Conclusie AG: Een agent kan vestiging zijn bij voldoende mate van duurzaamheid
Conclusie AG HvJ EU 25 juni 2015, IEFbe 1393; ECLI:EU:C:2015:426; zaak C-230/14(Weltimmo)
Persoonsgegevens. Zie IT 1571. Voor de gegevensverwerking verantwoordelijke, gevestigd op het grondgebied van een andere lidstaat. Bepaling van het toepasselijke recht en de bevoegde toezichthoudende autoriteit. Sanctiebevoegdheid. Begrip ‚gegevensverwerking’. Conclusie:
1) Artikel 4, lid 1, onder a), van richtlijn 95/46 verzet zich ertegen dat de Hongaarse gegevensbeschermingsautoriteit de Hongaarse wet toepast op een voor de verwerking verantwoordelijke die uitsluitend in een andere lidstaat is gevestigd.

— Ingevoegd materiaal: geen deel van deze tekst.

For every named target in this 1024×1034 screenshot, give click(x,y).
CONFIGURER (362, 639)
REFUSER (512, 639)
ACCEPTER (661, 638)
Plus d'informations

Hiervoor dient het begrip vestiging aldus te worden uitgelegd dat het het bestaan van een vaste inrichting veronderstelt, onafhankelijk van de rechtsvorm daarvan, door middel waarvan effectief en daadwerkelijk activiteiten worden uitgeoefend. Eén agent kan al worden beschouwd als vaste inrichting, wanneer deze een voldoende mate van duurzaamheid biedt met behulp van de personele en technische middelen die voor het verlenen van de betrokken concrete diensten nodig zijn.

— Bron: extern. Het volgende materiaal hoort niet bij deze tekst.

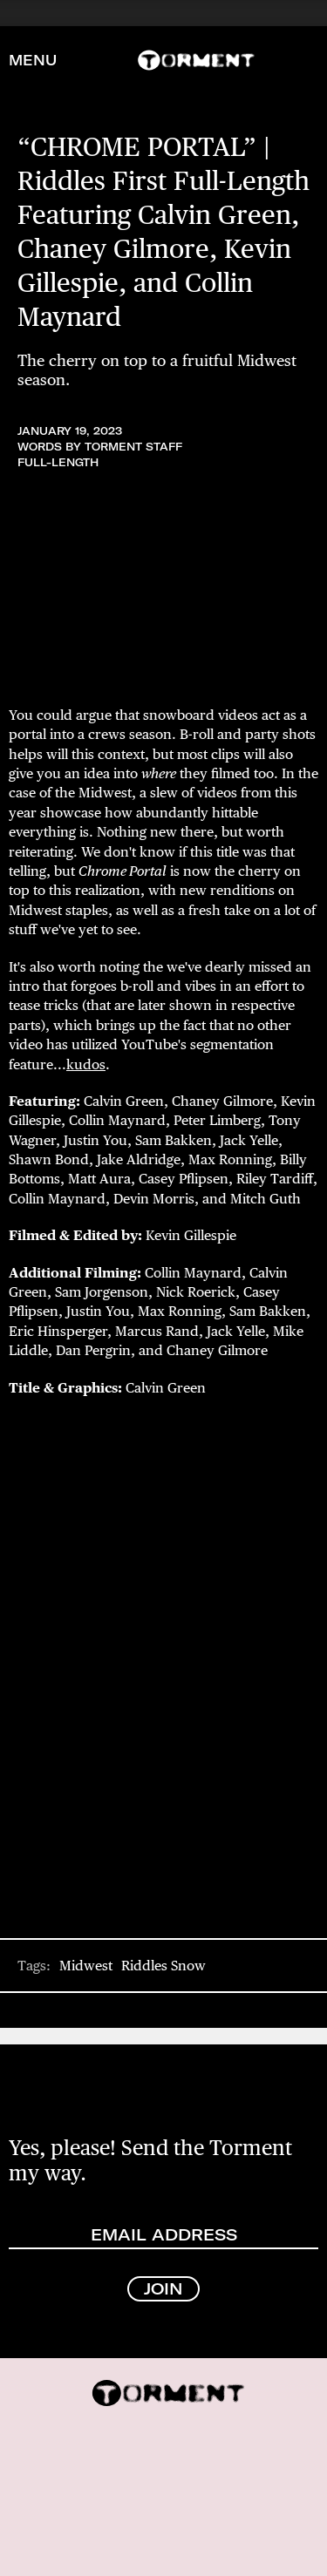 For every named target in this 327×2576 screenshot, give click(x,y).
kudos (86, 1064)
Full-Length (58, 462)
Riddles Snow (163, 1965)
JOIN (163, 2289)
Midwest (85, 1965) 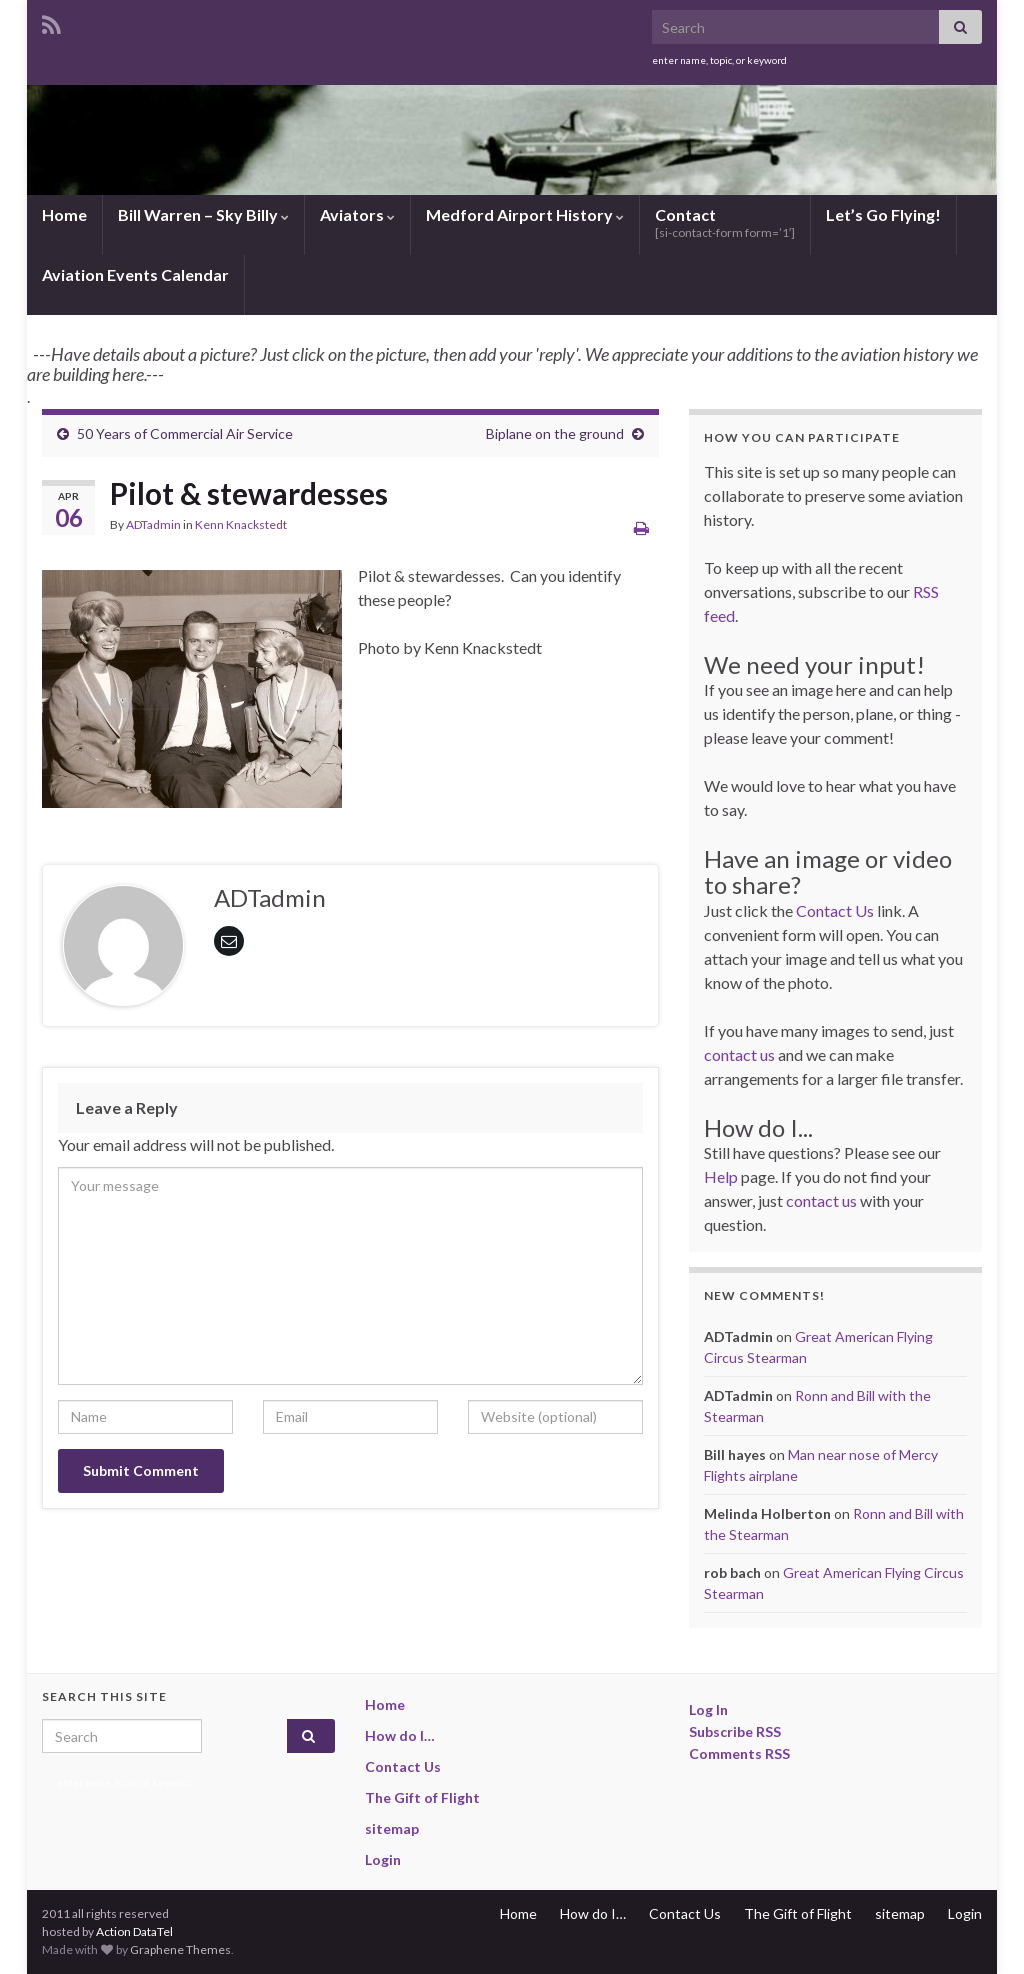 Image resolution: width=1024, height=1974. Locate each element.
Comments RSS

Andere elementen, zoals de plaats van waar de gegevens zijn verzonden, de nationaliteit van de betrokken adverteerders, de woonplaats van de eigenaren van de voor de gegevensverwerking verantwoordelijke onderneming, of het feit dat de door die verantwoordelijke geleverde dienst gericht is op het grondgebied van een andere lidstaat, spelen geen rechtstreekse en bepalende rol bij de vaststelling van het toepasselijke recht, maar kunnen wel een aanwijzing vormen voor het effectieve en daadwerkelijke karakter van de activiteiten – waardoor de plaats van vestiging kan worden bepaald – en in het bijzonder voor de vaststelling of de gegevensverwerking is verricht in het kader van de activiteiten van die vestiging.
2) Ingeval de nationale rechter, op grond van het criterium van artikel 4, lid 1, onder a), van richtlijn 95/46, bepaalt dat zijn nationale recht niet van toepassing is, moet artikel 28, lid 6, van bedoelde richtlijn aldus worden uitgelegd dat het opleggen van sancties wegens inbreuken in verband met gegevensverwerking valt onder de bevoegdheid van de toezichthoudende autoriteit van de lidstaat wiens recht van toepassing is, ongeacht welke lokale toezichthoudende autoriteit het geheel van de in artikel 28, lid 3, genoemde bevoegdheden op haar eigen grondgebied kan uitoefenen, overeenkomstig de bepalingen van haar nationale recht.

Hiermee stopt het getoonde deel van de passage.